Apparently United lady number one thought O'Hare was in Denver.

I popped a squat and waited for about 45 minutes for the real aircraft to O'Hare to arrive. Then, the intercom told me that the flight would be delayed by exactly one hour.

One hour isn't so bad. I still have a thirty minute window, I thought as I started a new game of chess against the computer. 

Turns out, airplanes follow a very rigid takeoff schedule, and there exists only about a 10 or 15 minute window for each plane to leave the runway. Our flight missed its window and another one was unavailable for 30 more minutes. And thus my last ounce of hope was squeezed out of me, similar to the way that last toothbrushful of toothpaste is pried out, used, and spat out. My flight touched down exactly four minutes after my connection had taken off.

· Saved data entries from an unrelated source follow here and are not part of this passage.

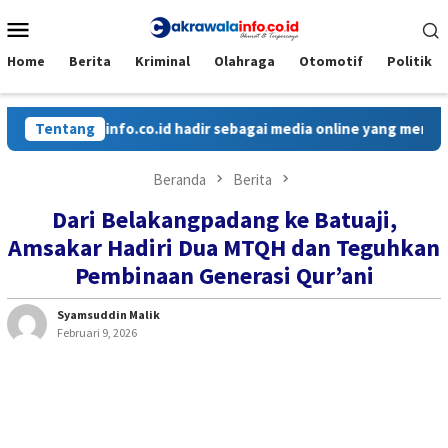
Loncat
Menu
ke
Mobile
konten
Home
Berita
Kriminal
Olahraga
Otomotif
Politik
co.id hadir sebagai media online yang menyajikan berita cepat,
Tentang
Beranda
Berita
Dari Belakangpadang ke Batuaji,
Amsakar Hadiri Dua MTQH dan Teguhkan
Pembinaan Generasi Qur’ani
Syamsuddin Malik
Februari 9, 2026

I needed to be in Calgary the next morning for an important meeting. I absolutely, positively, unequivocally had to be there. My only option was to take a 8:25 PM flight to Edmonton, which is about an hour north of Calgary, stay the night, and take the 5:40 AM flight from Edmonton to Calgary the next morning. 

The Edmonton flight was delayed by an hour. At this point I had, in all probability, gone insane. I wandered around O'Hare with a giant thing of McDonald's fries, walking around listlessly and with no purpose in life anymore. I was in airport purgatory. During the four hours I spend there waiting, I managed to: 1.) buy a pair of Ray-Bans, completely on impuse, 2.) eat an extra large McDonald's meal, and 3.) bond with strangers from Australia, who invited me to play poker with them.

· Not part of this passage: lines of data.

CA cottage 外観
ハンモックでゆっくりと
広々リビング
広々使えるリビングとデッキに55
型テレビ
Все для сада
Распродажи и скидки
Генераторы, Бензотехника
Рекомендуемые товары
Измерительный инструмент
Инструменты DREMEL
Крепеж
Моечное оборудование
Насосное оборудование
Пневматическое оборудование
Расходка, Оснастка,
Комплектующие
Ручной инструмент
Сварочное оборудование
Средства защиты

9:25 finally rolled around and I was finally on an aircraft. I sat next to a legal assistant named Wlad, who when asked what there was to do in Edmonton for fun, had to think for about five minutes before offering a couple of responses. I arrived in Edmonton at 1:00 AM, got to my hotel at 1:30, took a shower, crawled into bed (practically weeping) at 2:00, and woke up two hours later to catch the 4:30 shuttle to the airport. So essentially, I paid a hundred bucks for a quick shower and nap. 

The Edmonton --> Calgary flight was only delayed by 30 minutes (you know your life is sad when a 30-minute delay is now prefaced with "only") so I got to Calgary around 7:20, hailed a taxi, and drove straight to the office - disheveled, luggage in tow, but present and ready and willing, huzzah!